2. The tremor reduction device of claim 1 wherein the plurality of
housing members comprise: a first housing member comprising a first
proximal sidewall and a first distal sidewall, the first proximal
sidewall and the first distal sidewall in opposite facing
spaced-apart relation, a first mass disposed between the first
proximal side wall and the first distal side wall, the first mass
comprising a first proximal side and a first distal side, a first
proximal spring disposed between the first proximal side wall and
the first proximal side of the first mass, and a first distal
spring disposed between the first distal side wall and the first
distal side of the first mass; a second housing comprising a second
proximal sidewall and a second distal sidewall, the second proximal
sidewall and the second distal sidewall in opposite facing
spaced-apart relation, a second mass disposed between the second
proximal side wall and the second distal side wall, the second mass
comprising a second proximal side and a second distal side, a
second proximal spring disposed between the second proximal side
wall and the second proximal side of the second mass, and a second
distal spring disposed between the second distal side wall and the
second distal side of the second mass; a third housing member
comprising a third proximal sidewall and a third distal sidewall,
the third proximal sidewall and the third distal sidewall in
opposite facing spaced-apart relation, a third mass disposed
between the third proximal side wall and the third distal side
wall, the third mass comprising a third proximal side and a third
distal side, a third proximal spring disposed between the third
proximal side wall and the third proximal side of the third mass,
and a third distal spring disposed between the third distal side
wall and the third distal side of the third mass; a fourth housing
member comprising a fourth proximal sidewall and a fourth distal
sidewall, the fourth proximal sidewall and the fourth distal
sidewall in opposite facing spaced-apart relation, a fourth mass
disposed between the fourth proximal side wall and the fourth
distal side wall, the fourth mass comprising a fourth proximal side
and a fourth distal side, a fourth proximal spring disposed between
the fourth proximal side wall and the fourth proximal side of the
fourth mass, and a fourth distal spring disposed between the fourth
distal side wall and the fourth distal side of the fourth mass;
wherein the first housing member is flexibly linked to the second
housing member, the second housing member is flexibly linked to the
third housing member, the third housing member is flexibly linked
to the fourth housing member, and the fourth housing member is
flexibly linked to the first housing member thereby forming an
interconnected band adapted to encircle a limb of the user.
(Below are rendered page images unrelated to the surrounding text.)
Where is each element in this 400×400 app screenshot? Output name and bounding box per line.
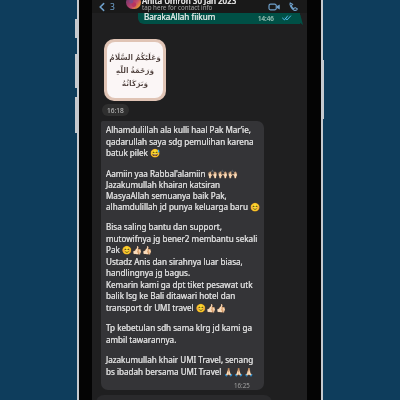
staticText: MasyaAllah semuanya baik Pak, bbox=[106, 190, 227, 201]
staticText: 14:46 bbox=[258, 14, 274, 22]
button[interactable] bbox=[101, 121, 264, 390]
staticText: ambil tawarannya. bbox=[106, 334, 177, 345]
staticText: Ustadz Anis dan sirahnya luar biasa, bbox=[106, 256, 243, 267]
staticText: 16:18 bbox=[107, 106, 124, 115]
button[interactable]: Video call bbox=[267, 1, 281, 12]
staticText: alhamdulillah jd punya keluarga baru 😊 bbox=[106, 201, 261, 212]
staticText: Anita Umroh 30 Jan 2023 bbox=[142, 0, 237, 6]
staticText: tap here for contact info bbox=[142, 3, 213, 11]
staticText: Pak 😊👍🏻👍🏻 bbox=[106, 244, 153, 255]
staticText: Jazakumullah khairan katsiran bbox=[106, 179, 221, 190]
staticText: handlingnya jg bagus. bbox=[106, 267, 191, 278]
staticText: Kemarin kami ga dpt tiket pesawat utk bbox=[106, 279, 253, 290]
staticText: qadarullah saya sdg pemulihan karena bbox=[106, 136, 254, 147]
staticText: bs ibadah bersama UMI Travel 🙏🏻🙏🏻🙏🏻 bbox=[106, 366, 254, 377]
staticText: Alhamdulillah ala kulli haal Pak Mar‘ie, bbox=[106, 124, 251, 135]
staticText: batuk pilek 😅 bbox=[106, 147, 161, 158]
staticText: Bisa saling bantu dan support, bbox=[106, 221, 222, 232]
staticText: 16:25 bbox=[234, 381, 250, 389]
staticText: BarakaAllah fiikum bbox=[144, 11, 216, 22]
staticText: transport dr UMI travel 😊👍🏻👍🏻 bbox=[106, 302, 227, 313]
staticText: 3 bbox=[110, 1, 115, 13]
staticText: mutowifnya jg bener2 membantu sekali bbox=[106, 233, 258, 244]
button[interactable]: BarakaAllah fiikum bbox=[138, 1, 300, 24]
button[interactable]: Back bbox=[96, 0, 108, 13]
staticText: وَعَلَيْكُمُ السَّلَامُ وَرَحْمَةُ اللّه… bbox=[109, 52, 161, 88]
button[interactable]: Call bbox=[286, 1, 300, 12]
staticText: Jazakumullah khair UMI Travel, senang bbox=[106, 354, 254, 365]
staticText: Tp kebetulan sdh sama klrg jd kami ga bbox=[106, 322, 252, 333]
staticText: balik lsg ke Bali ditawari hotel dan bbox=[106, 290, 236, 301]
staticText: Aamiin yaa Rabbal'alamiin 🙌🏻🙌🏻🙌🏻 bbox=[106, 168, 238, 179]
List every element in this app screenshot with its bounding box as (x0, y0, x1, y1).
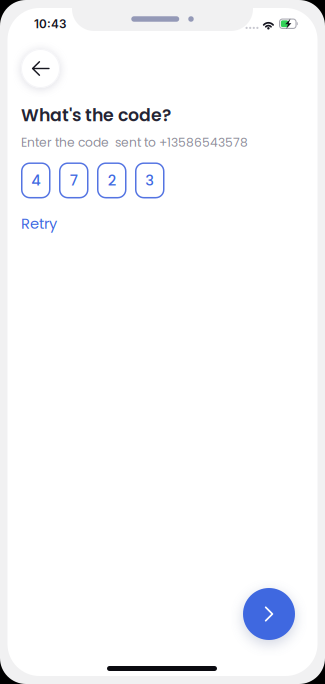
staticText: 4 (31, 170, 40, 191)
staticText: 2 (108, 170, 116, 191)
staticText: 3 (145, 170, 154, 191)
button[interactable]: Back (21, 49, 60, 88)
staticText: Enter the code sent to +13586543578 (21, 134, 248, 151)
staticText: What's the code? (21, 103, 171, 127)
button[interactable]: Continue (243, 588, 295, 640)
staticText: 7 (70, 170, 78, 191)
staticText: 10:43 (34, 17, 66, 31)
button[interactable]: Retry (21, 213, 57, 234)
staticText: Retry (21, 213, 57, 234)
3. The tremor reduction device of claim 2 wherein the first
proximal sidewall and the first distal sidewall are attached to a
first base plate.
4. The tremor reduction device of claim 3 wherein the first base
plate comprises a sliding means and the first mass slidably
translates along the sliding means.
5. The tremor reduction device of claim 4 wherein the sliding means
comprises a first rail member.
6. The tremor reduction device of claim 2 wherein the first mass
translates along a first axis, the second mass translates along a
second axis, the third mass translates along a third axis, and the
fourth mass translates along a fourth axis.
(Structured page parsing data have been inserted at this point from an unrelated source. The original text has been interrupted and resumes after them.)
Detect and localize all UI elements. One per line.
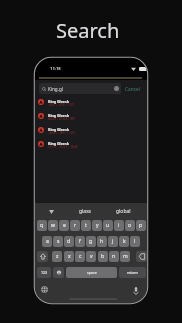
button[interactable]: space bbox=[66, 267, 117, 278]
staticText: King Gleesk bbox=[48, 113, 69, 118]
staticText: c bbox=[79, 253, 82, 260]
button[interactable]: q bbox=[37, 220, 47, 231]
button[interactable]: King Gleesk bbox=[35, 139, 142, 153]
button[interactable]: o bbox=[125, 220, 135, 231]
button[interactable]: i bbox=[114, 220, 124, 231]
staticText: space bbox=[87, 270, 97, 275]
button[interactable]: t bbox=[81, 220, 91, 231]
button[interactable]: l bbox=[130, 236, 140, 247]
button[interactable]: Shift bbox=[37, 251, 48, 262]
button[interactable]: r bbox=[70, 220, 80, 231]
button[interactable]: g bbox=[86, 236, 96, 247]
staticText: x bbox=[68, 253, 71, 260]
button[interactable]: f bbox=[75, 236, 85, 247]
button[interactable]: u bbox=[103, 220, 113, 231]
staticText: -4668 | -3897 | 1437 bbox=[48, 131, 75, 135]
staticText: f bbox=[79, 238, 81, 245]
button[interactable]: Clear text bbox=[114, 86, 119, 91]
button[interactable]: x bbox=[64, 251, 74, 262]
button[interactable]: Cancel bbox=[125, 86, 140, 93]
button[interactable]: glass bbox=[79, 208, 91, 215]
staticText: l bbox=[134, 238, 136, 245]
staticText: 11:18 bbox=[50, 66, 61, 72]
staticText: g bbox=[89, 238, 93, 245]
staticText: v bbox=[90, 253, 93, 260]
staticText: n bbox=[112, 253, 116, 260]
staticText: j bbox=[112, 238, 114, 245]
staticText: u bbox=[106, 222, 110, 229]
button[interactable]: d bbox=[64, 236, 74, 247]
button[interactable]: z bbox=[52, 251, 62, 262]
button[interactable]: Voice input bbox=[49, 210, 54, 214]
button[interactable]: p bbox=[136, 220, 146, 231]
staticText: t bbox=[85, 222, 87, 229]
button[interactable]: s bbox=[53, 236, 63, 247]
staticText: 40023 | 81334 | 989 bbox=[48, 117, 75, 121]
staticText: y bbox=[96, 222, 99, 229]
staticText: King Gleesk bbox=[48, 99, 69, 104]
button[interactable]: w bbox=[48, 220, 58, 231]
staticText: King Gleesk bbox=[48, 127, 69, 132]
button[interactable]: global bbox=[116, 208, 131, 215]
staticText: m bbox=[123, 253, 128, 260]
button[interactable]: j bbox=[108, 236, 118, 247]
staticText: i bbox=[118, 222, 120, 229]
staticText: 23916 | 35021 | -8648 bbox=[48, 145, 78, 149]
staticText: b bbox=[101, 253, 105, 260]
staticText: s bbox=[57, 238, 60, 245]
button[interactable]: Backspace bbox=[136, 251, 147, 262]
staticText: return bbox=[127, 270, 138, 275]
button[interactable]: k bbox=[119, 236, 129, 247]
button[interactable]: Dictate bbox=[133, 287, 139, 295]
button[interactable]: a bbox=[42, 236, 52, 247]
button[interactable]: b bbox=[98, 251, 108, 262]
staticText: z bbox=[56, 253, 59, 260]
button[interactable]: King Gleesk bbox=[35, 111, 142, 125]
staticText: -4491 | 3578 | 1001 bbox=[48, 103, 75, 107]
staticText: King Gleesk bbox=[48, 141, 69, 146]
button[interactable]: e bbox=[59, 220, 69, 231]
staticText: o bbox=[128, 222, 132, 229]
staticText: p bbox=[139, 222, 143, 229]
button[interactable]: King Gleesk bbox=[35, 125, 142, 139]
button[interactable]: m bbox=[120, 251, 130, 262]
staticText: Search bbox=[56, 17, 120, 44]
button[interactable]: y bbox=[92, 220, 102, 231]
button[interactable]: King.gl bbox=[39, 83, 121, 94]
button[interactable]: Change keyboard bbox=[41, 286, 48, 293]
staticText: k bbox=[123, 238, 126, 245]
staticText: w bbox=[51, 222, 55, 229]
button[interactable]: 123 bbox=[37, 267, 51, 278]
staticText: r bbox=[74, 222, 77, 229]
button[interactable]: King Gleesk bbox=[35, 97, 142, 111]
staticText: d bbox=[67, 238, 71, 245]
staticText: King.gl bbox=[48, 86, 63, 92]
button[interactable]: v bbox=[86, 251, 96, 262]
button[interactable]: n bbox=[109, 251, 119, 262]
button[interactable]: return bbox=[119, 267, 146, 278]
button[interactable]: h bbox=[97, 236, 107, 247]
button[interactable]: c bbox=[75, 251, 85, 262]
staticText: a bbox=[46, 238, 49, 245]
staticText: e bbox=[63, 222, 66, 229]
staticText: h bbox=[100, 238, 104, 245]
button[interactable]: Emoji bbox=[53, 267, 64, 278]
staticText: 123 bbox=[41, 270, 48, 275]
staticText: q bbox=[40, 222, 44, 229]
7. The tremor reduction device of claim 6 wherein the first axis is
in parallel alignment with the second axis and the third axis is in
parallel alignment with the fourth axis.
8. The tremor reduction device of claim 7 wherein the first side
member and the second side member reduce a tremor along a first
translational direction and the third side member and the fourth
side member reduce a tremor along a second translational
direction.
9. The tremor reduction device of claim 7 wherein a tremor having a
rotational direction is reduced by a collective interaction of the
first side member, the second side member, the third side member,
and the fourth side member.
10. A tremor reduction device worn by a user, the device
comprising: a first member comprising a first mass translatable
along a first axis between a first proximal limit and a first
distal limit, the first mass having a first neutral position midway
between the first proximal limit and the first distal limit, where,
following imposition of a first force having a component along the
first axis, a first biasing means returns the first mass to the
first neutral position; a second member comprising a second mass
translatable along a second axis between a second proximal limit
and a second distal limit, the second mass having a second neutral
position midway between the second proximal limit and the second
distal limit, where, following following imposition of a second
force having a component along the second axis, a second biasing
means returns the second mass to the second neutral position; a
third member comprising a third mass translatable along a third
axis between a third proximal limit and a third distal limit, the
third mass having a third neutral position midway between the third
proximal limit and the third distal limit, where, following
imposition of a third force having a component along the third
axis, a third biasing means returns the third mass to the third
neutral position; a fourth member comprising a fourth mass
translatable along a fourth axis between a fourth proximal limit
and a fourth distal limit, the fourth mass having a fourth neutral
position midway between the fourth proximal limit and the fourth
distal limit, where, following imposition of a fourth force having
a component along the fourth axis, a fourth biasing means returns
the fourth mass to the fourth neutral position; wherein the first
member is flexibly linked to the second member, the second member
is flexibly linked to the third member, the third side member is
flexibly linked to the fourth side member, and the fourth side
member is flexibly linked to the first side member thereby forming
an interconnected band adapted to encircle a limb of the user.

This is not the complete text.